When I pulled back the curtain, I got wise words of advise and incite from friends.   One friend really knows me well and she may have put the final nail in the coffin why I was feeling the way I was feeling.    It was the real thing that I was avoiding which was NOT the marathon….

My surgery.   See the way, I spoke about my upcoming surgery (getting my thyroid removed) was it’s after the marathon.   So if the marathon happens, by default that means then so is my surgery.    Yes all the other reasons for my non marathon excitement are true, but this was true.    When she asked me about it, it really was like a door was opened.   I heard and knew the truth of her words.    I will have to deal with this, BUT FIRST THE MARATHON.

Then another thing happened, in talking with my coach and friends we started talking about my training and goals.  My one running mama pointed out that the if I want to see the sites of NY, we can take a short road trip to see this and that I can run this race.   I realized something.   I think I actually want to run this thing.   I mean not all out I’m going to die run this thing, but I want to run this and I want to run this well.

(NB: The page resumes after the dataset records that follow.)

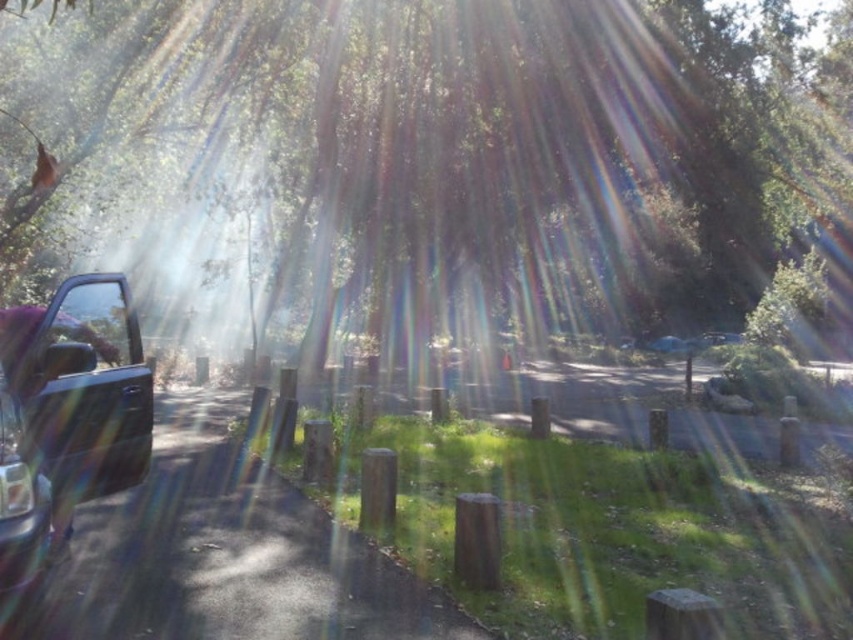 You are standing on the paved road and want to take a photo of the green leafy tree at left and the clear glass window at left. Which object will appear wider in the photo?

The green leafy tree at left will appear wider in the photo because its width is larger than the clear glass window at left.

You are a pedestrian standing on the road and see the shiny metallic truck at left and the clear glass window at left. Which object is closer to you?

The shiny metallic truck at left is closer to you because it is positioned under the clear glass window at left, meaning it is in front of the window. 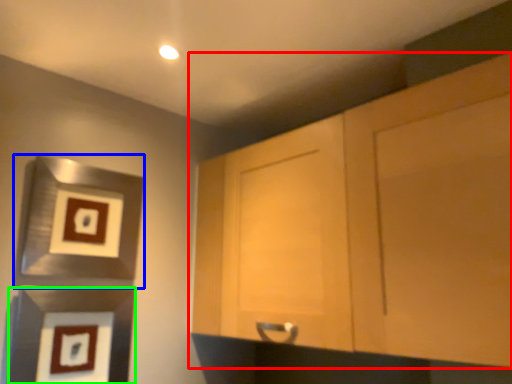 Question: Which is farther away from cabinetry (highlighted by a red box)? picture frame (highlighted by a blue box) or picture frame (highlighted by a green box)?

Choices:
 (A) picture frame
 (B) picture frame

Answer: (B) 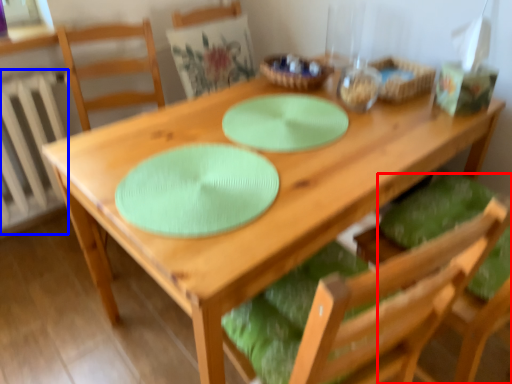 Question: Which of the following is the closest to the observer, chair (highlighted by a red box) or radiator (highlighted by a blue box)?

Choices:
 (A) chair
 (B) radiator

Answer: (A) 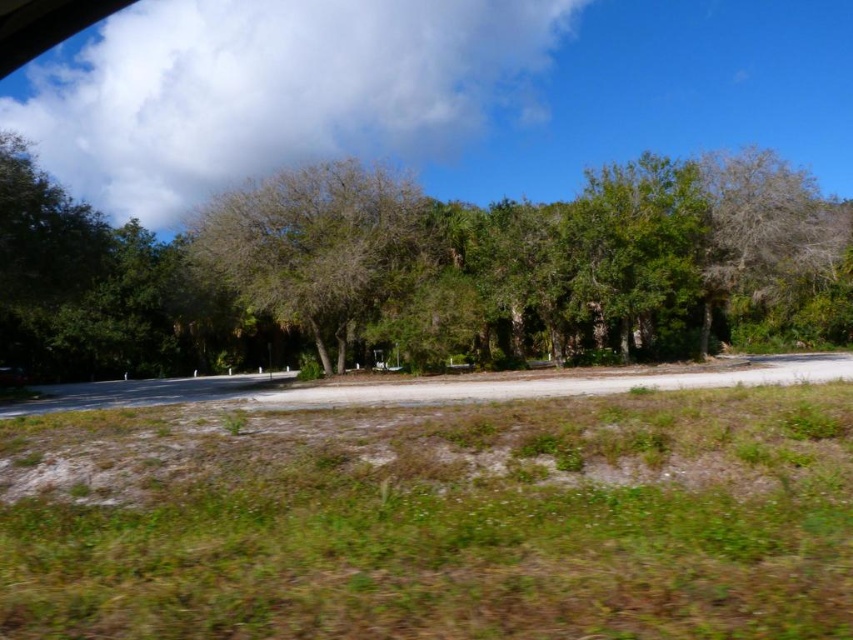 Can you confirm if green grass at lower center is smaller than green leafy tree at center?

Correct, green grass at lower center occupies less space than green leafy tree at center.

Can you confirm if green grass at lower center is shorter than green leafy tree at center?

Yes, green grass at lower center is shorter than green leafy tree at center.

This screenshot has width=853, height=640. Identify the location of green grass at lower center. (434, 520).

Find the location of `green grass at lower center`. green grass at lower center is located at coordinates (x=434, y=520).

Is point (149, 342) in front of point (339, 188)?

No, (149, 342) is further to viewer.

Is green leafy tree at center bigger than brown textured tree at center?

Correct, green leafy tree at center is larger in size than brown textured tree at center.

Locate an element on the screen. This screenshot has height=640, width=853. green leafy tree at center is located at coordinates (386, 276).

Between green grass at lower center and brown textured tree at center, which one has less height?

With less height is green grass at lower center.

Is green grass at lower center positioned before brown textured tree at center?

Yes, it is in front of brown textured tree at center.

What do you see at coordinates (434, 520) in the screenshot?
I see `green grass at lower center` at bounding box center [434, 520].

Find the location of `green grass at lower center`. green grass at lower center is located at coordinates (434, 520). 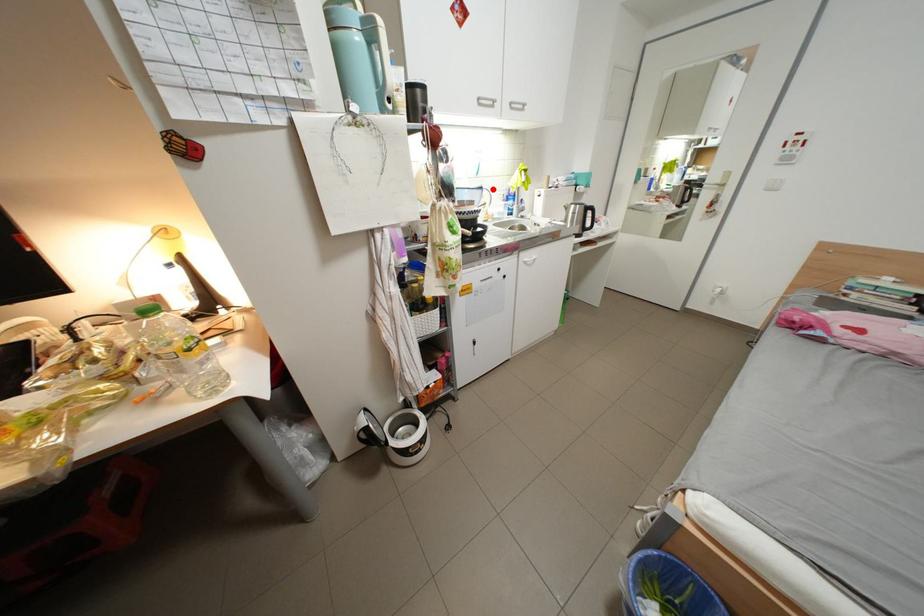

I’ve got a lot coming up, but it’s time to be a grown up and face them.    I realize that I want this (the marathon not surgery silly).    I want it bad.    I want to hobble from the finish line of the NYCM knowing that I ran a smart race.   That I ran it to the best of my ability.    That my training was not just to get to the start line, but get my ass to the finish line too.

I’ve got this now.

And thank you to all my real life in person friends who have given me encouragement, kick in the behind, and your wonderful incites.   You are amazing and I’m so lucky to have all of you.